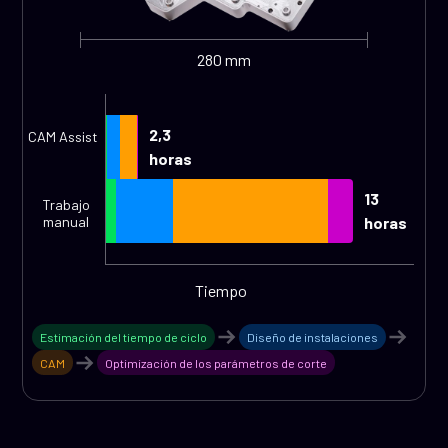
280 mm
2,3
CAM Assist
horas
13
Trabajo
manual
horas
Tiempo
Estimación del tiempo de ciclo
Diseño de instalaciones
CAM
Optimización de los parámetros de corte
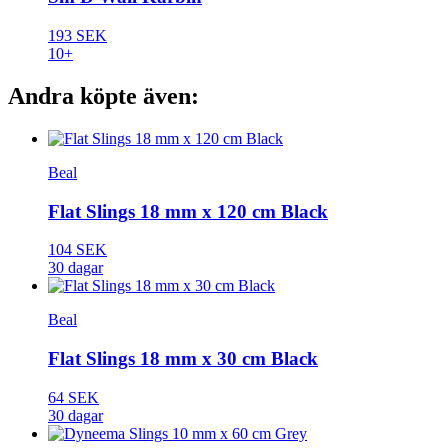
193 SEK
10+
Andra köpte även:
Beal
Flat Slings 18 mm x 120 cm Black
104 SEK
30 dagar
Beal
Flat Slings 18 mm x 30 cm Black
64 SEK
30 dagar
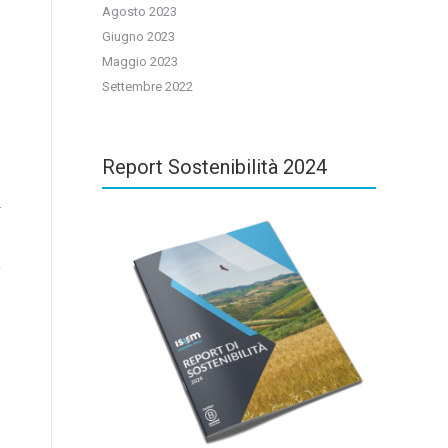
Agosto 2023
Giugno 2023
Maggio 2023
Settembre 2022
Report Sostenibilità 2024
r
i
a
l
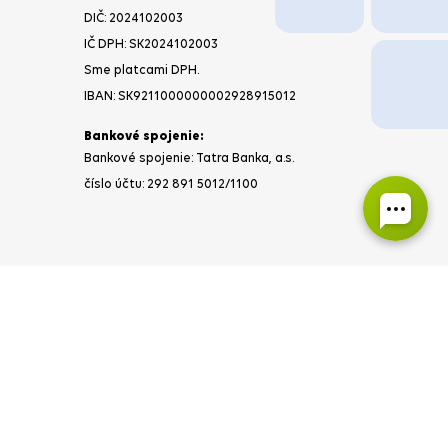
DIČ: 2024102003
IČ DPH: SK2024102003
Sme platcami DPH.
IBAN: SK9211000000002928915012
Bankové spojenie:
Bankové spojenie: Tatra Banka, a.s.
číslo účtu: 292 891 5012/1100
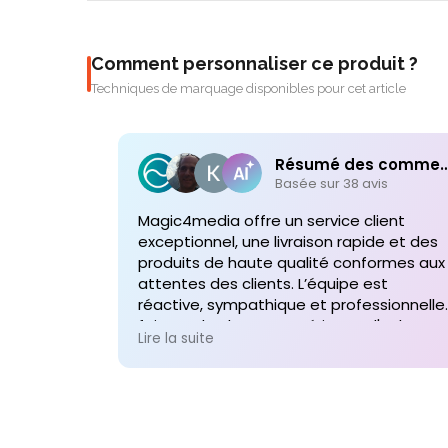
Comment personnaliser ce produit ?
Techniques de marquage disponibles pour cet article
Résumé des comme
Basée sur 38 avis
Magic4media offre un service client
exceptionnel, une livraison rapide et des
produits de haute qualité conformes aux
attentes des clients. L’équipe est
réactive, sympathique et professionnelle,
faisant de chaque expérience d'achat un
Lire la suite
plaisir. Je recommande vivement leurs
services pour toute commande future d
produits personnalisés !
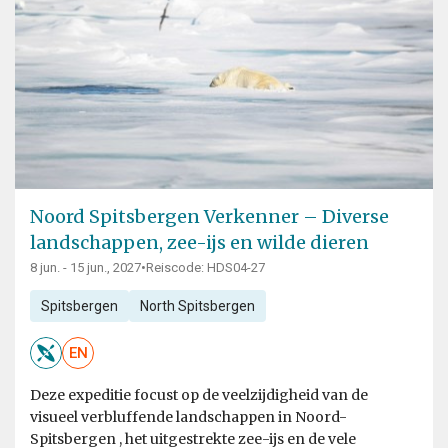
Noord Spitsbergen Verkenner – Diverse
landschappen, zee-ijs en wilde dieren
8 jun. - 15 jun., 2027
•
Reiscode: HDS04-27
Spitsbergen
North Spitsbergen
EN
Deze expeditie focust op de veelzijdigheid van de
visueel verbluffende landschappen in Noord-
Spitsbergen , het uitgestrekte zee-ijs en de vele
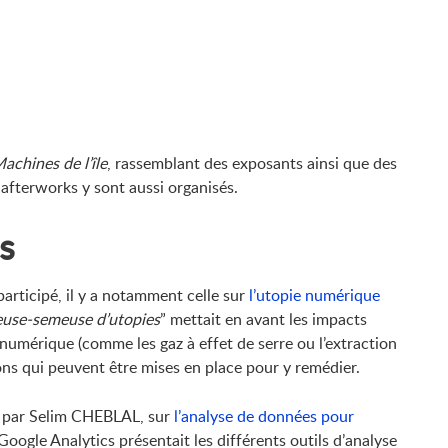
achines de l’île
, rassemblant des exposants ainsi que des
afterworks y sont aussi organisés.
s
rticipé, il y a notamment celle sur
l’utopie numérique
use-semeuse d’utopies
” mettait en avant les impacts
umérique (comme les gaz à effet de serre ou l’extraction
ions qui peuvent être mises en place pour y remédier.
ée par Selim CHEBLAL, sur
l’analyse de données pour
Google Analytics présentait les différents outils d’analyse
———
Exercise directions>
Please retype every record shown above, exactly as written, but without pictures.

Task answer>
280 mm
2,3
CAM Assist
horas
13
Trabajo
manual
horas
Tiempo
Estimación del tiempo de ciclo
Diseño de instalaciones
CAM
Optimización de los parámetros de corte
193 SEK
10+
Andra köpte även:
Beal
Flat Slings 18 mm x 120 cm Black
104 SEK
30 dagar
Beal
Flat Slings 18 mm x 30 cm Black
64 SEK
30 dagar
Agosto 2023
Giugno 2023
Maggio 2023
Settembre 2022
Report Sostenibilità 2024
r
i
a
l
DIČ: 2024102003
IČ DPH: SK2024102003
Sme platcami DPH.
IBAN: SK9211000000002928915012
Bankové spojenie:
Bankové spojenie: Tatra Banka, a.s.
číslo účtu: 292 891 5012/1100
Comment personnaliser ce produit ?
Techniques de marquage disponibles pour cet article
Résumé des comme
Basée sur 38 avis
Magic4media offre un service client
exceptionnel, une livraison rapide et des
produits de haute qualité conformes aux
attentes des clients. L’équipe est
réactive, sympathique et professionnelle,
faisant de chaque expérience d'achat un
Lire la suite
plaisir. Je recommande vivement leurs
services pour toute commande future d
produits personnalisés !
Noord Spitsbergen Verkenner – Diverse
landschappen, zee-ijs en wilde dieren
8 jun. - 15 jun., 2027
•
Reiscode: HDS04-27
Spitsbergen
North Spitsbergen
EN
Deze expeditie focust op de veelzijdigheid van de
visueel verbluffende landschappen in Noord-
Spitsbergen , het uitgestrekte zee-ijs en de vele
achines de l’île
, rassemblant des exposants ainsi que des
afterworks y sont aussi organisés.
s
rticipé, il y a notamment celle sur
l’utopie numérique
use-semeuse d’utopies
” mettait en avant les impacts
umérique (comme les gaz à effet de serre ou l’extraction
ions qui peuvent être mises en place pour y remédier.
ée par Selim CHEBLAL, sur
l’analyse de données pour
Google Analytics présentait les différents outils d’analyse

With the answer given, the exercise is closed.